(SOURCE MATERIAL Opens)
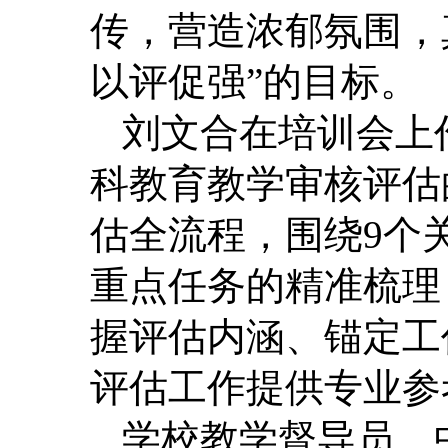
传，营造浓郁氛围，
以评促强”的目标。
刘文合在培训会上
科教育教学审核评估
估全流程，围绕9个
重点任务的精准梳理
握评估内涵、锚定工
评估工作提供专业参
学校教学督导员、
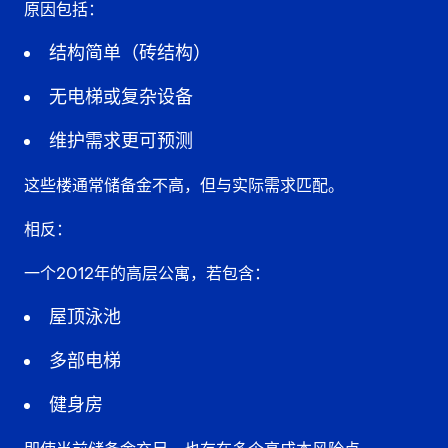
原因包括：
结构简单（砖结构）
无电梯或复杂设备
维护需求更可预测
这些楼通常储备金不高，但与实际需求匹配。
相反：
一个2012年的高层公寓，若包含：
屋顶泳池
多部电梯
健身房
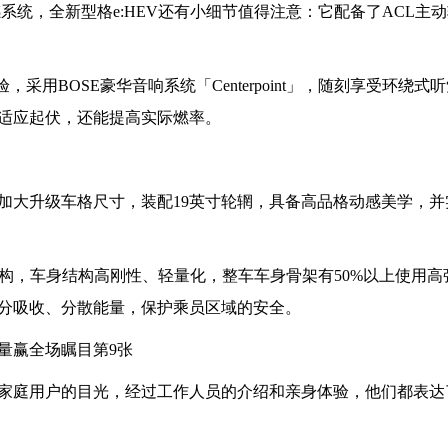
全超感系统，全新型格e:HEV还有小细节值得注意：它配备了ACL主
，采用BOSE豪华音响系统「Centerpoint」，随刻享受环绕式
适应起伏，还能提高实际燃率。
加大升级车格尺寸，装配19英寸轮辋，具备高品格动感美学，并
结构，车身结构高刚性、轻量化，整车车身骨架有50%以上使用高
分吸收、分散能量，保护乘员区域的安全。
家庭用户的目光，经过工作人员的介绍和亲身体验，他们都表达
(SOURCE MATERIAL Closes)
▶ [EXERCISE] Please output the data above exactly as given, omitting every picture.

▶ [RESULT]
传，营造浓郁氛围，
以评促强”的目标。
刘文合在培训会上
科教育教学审核评估
估全流程，围绕9个
重点任务的精准梳理
握评估内涵、锚定工
评估工作提供专业参
学校教学督导员、
原因包括：
结构简单（砖结构）
无电梯或复杂设备
维护需求更可预测
这些楼通常储备金不高，但与实际需求匹配。
相反：
一个2012年的高层公寓，若包含：
屋顶泳池
多部电梯
健身房
全超感系统，全新型格e:HEV还有小细节值得注意：它配备了ACL主
，采用BOSE豪华音响系统「Centerpoint」，随刻享受环绕式
适应起伏，还能提高实际燃率。
加大升级车格尺寸，装配19英寸轮辋，具备高品格动感美学，并
结构，车身结构高刚性、轻量化，整车车身骨架有50%以上使用高
分吸收、分散能量，保护乘员区域的安全。
家庭用户的目光，经过工作人员的介绍和亲身体验，他们都表达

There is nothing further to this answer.